Private equity firm Apollo succeeding with its takeover of Restaurant Group (RTN) would represent a major turning point for the UK stock market. It would mean investors could no longer access a high street-focused casual dining chain operator on the London Stock Exchange of any scale.

Restaurant Group’s primary asset is Wagamama, a 165-strong nationwide chain offering Asian-style food. Investing in the company’s shares meant taking a view on consumer appetite for eating out and backing a brand with scope to open more sites in the UK and potentially abroad.

Remaining among UK stocks would be a mixture of pub restaurant companies which are not a pure play on the casual dining sector because a chunk of their earnings come from selling pints of beer to people who are not eating.

Mitchells & Butlers (MAB) would be the closest substitute to Restaurant Group because it owns Harvester, a family-friendly restaurant chain with the same number of sites as Wagamama, and slightly fewer number of Miller & Carter steakhouses, albeit only a few situated on the high street. What distorts the investment case is the parent company’s large pub estate.

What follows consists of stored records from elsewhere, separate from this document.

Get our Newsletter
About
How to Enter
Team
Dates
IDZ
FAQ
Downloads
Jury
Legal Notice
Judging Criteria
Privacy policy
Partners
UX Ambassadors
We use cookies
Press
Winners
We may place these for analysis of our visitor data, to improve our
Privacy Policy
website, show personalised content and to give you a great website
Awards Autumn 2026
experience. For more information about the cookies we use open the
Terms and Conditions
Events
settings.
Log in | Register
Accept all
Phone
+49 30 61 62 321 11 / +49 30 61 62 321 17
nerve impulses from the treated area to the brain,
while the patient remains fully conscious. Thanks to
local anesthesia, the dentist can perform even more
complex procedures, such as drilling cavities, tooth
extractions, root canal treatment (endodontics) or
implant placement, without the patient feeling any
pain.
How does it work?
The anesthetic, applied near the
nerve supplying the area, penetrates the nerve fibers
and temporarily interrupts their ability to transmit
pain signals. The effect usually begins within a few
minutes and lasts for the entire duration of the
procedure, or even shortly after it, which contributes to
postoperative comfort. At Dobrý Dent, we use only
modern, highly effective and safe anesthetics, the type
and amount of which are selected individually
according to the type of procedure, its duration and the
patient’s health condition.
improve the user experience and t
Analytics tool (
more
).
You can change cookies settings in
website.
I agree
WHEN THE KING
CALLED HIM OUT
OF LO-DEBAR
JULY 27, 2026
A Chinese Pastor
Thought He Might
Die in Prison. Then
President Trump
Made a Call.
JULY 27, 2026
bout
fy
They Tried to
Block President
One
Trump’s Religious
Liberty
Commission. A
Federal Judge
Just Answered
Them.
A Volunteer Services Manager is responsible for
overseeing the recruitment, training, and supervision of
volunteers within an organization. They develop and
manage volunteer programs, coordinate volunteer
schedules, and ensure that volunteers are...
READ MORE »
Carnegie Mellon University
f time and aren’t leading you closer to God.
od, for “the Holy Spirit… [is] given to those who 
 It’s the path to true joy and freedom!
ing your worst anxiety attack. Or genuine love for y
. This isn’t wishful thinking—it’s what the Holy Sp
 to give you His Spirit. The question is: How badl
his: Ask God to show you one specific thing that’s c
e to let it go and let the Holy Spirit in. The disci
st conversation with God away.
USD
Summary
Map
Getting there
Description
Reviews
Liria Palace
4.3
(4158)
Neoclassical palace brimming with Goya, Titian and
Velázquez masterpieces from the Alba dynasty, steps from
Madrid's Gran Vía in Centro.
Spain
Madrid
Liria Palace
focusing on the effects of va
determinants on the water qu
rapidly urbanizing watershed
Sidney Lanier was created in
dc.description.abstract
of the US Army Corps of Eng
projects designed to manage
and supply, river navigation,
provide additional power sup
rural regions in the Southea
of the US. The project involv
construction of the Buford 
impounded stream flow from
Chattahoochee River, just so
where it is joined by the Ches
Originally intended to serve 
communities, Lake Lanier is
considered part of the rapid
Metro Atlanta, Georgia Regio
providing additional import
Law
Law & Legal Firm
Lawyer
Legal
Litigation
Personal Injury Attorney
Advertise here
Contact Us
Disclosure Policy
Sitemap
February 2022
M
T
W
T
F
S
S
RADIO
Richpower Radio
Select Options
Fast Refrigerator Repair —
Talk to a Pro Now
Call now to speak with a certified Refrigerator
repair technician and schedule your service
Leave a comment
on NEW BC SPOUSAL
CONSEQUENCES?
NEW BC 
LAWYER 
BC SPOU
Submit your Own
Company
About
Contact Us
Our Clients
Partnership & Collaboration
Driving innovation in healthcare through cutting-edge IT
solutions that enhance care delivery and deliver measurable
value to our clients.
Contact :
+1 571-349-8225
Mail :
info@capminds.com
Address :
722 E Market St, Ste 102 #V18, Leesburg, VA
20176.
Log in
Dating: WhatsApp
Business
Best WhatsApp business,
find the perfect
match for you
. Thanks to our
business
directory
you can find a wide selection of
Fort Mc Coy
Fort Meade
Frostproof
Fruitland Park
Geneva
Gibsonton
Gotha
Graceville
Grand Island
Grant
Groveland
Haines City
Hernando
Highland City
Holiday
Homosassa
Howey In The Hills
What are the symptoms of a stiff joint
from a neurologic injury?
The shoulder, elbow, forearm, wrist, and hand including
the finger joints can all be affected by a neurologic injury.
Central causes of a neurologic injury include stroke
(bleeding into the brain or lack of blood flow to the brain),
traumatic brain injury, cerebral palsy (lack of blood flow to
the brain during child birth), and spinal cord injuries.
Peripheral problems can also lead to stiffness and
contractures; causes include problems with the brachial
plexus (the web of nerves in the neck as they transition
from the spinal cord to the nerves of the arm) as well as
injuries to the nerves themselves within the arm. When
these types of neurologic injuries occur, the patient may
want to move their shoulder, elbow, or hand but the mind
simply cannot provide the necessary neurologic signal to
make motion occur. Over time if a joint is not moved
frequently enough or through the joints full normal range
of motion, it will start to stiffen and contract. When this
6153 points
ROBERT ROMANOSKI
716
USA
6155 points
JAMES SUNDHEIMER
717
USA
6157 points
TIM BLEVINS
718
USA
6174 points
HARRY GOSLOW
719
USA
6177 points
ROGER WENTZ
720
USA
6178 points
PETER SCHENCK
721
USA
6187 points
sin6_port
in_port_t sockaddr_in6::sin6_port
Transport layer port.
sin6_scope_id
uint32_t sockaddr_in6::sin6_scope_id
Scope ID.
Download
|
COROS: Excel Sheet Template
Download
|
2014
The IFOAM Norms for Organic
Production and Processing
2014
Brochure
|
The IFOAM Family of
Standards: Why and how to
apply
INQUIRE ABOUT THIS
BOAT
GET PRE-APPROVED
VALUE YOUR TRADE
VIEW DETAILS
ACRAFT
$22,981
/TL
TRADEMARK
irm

Consumer-facing companies are popular with investors because of brand familiarity and the opportunity to personally experience their products and services. If you like going out to eat, you will have your favourite places and if their owners are on the stock market you might want to own their shares.

Restaurant operators can do incredibly well in a strong economy. Consumers paying £25 to £50 a head on food and drink can generate a decent income for the restaurant owner, particularly if the sites are busy at lunchtime and squeeze in multiple sittings per table in the evenings.

For example, Restaurant Group’s shares went up by 577% in value between January 2009 and February 2015 as the business did well – more than 11 times the return of the FTSE 100 index over the same period.

Names like Nando’s, Pizza Express, Prezzo and Gourmet Burger Kitchen are privately-owned and are inaccessible to retail investors. The Real Greek and Franco Manca-owner Fulham Shore recently left the UK market after Japan’s Toridoll bought it. Smaller chains Comptoir (COM:AIM) and Tasty (TAST:AIM), which own Comptoir Libanais and Wildwood respectively, do trade on the UK stock market and have a high-street presence but they are tiny businesses.

If Restaurant Group delists, the choice for larger eating-related listed companies will narrow to fast food joints or pubs/bars/cafes. There are options among US-listed ‘food on the go’ companies with a presence on the UK high street including McDonald’s (MCD:NYSE) and Wingstop (WING:NASDAQ), although their earnings are sourced from multiple countries so you could not buy their shares as a direct way to play UK economic strength.

UK companies relevant to the theme include UK franchise owner Domino’s Pizza (DOM) and Wetherspoon (JDW), the pubs business which sells millions of burgers each year.

While the rise of takeover food delivery platforms gives people more reason to eat at home, there will always be an appetite for a night out in a restaurant, particularly when the economy is doing well. For that reason, investors are going to have to be more creative in how they gain exposure to the sector if we bid farewell to the Wagamama owner.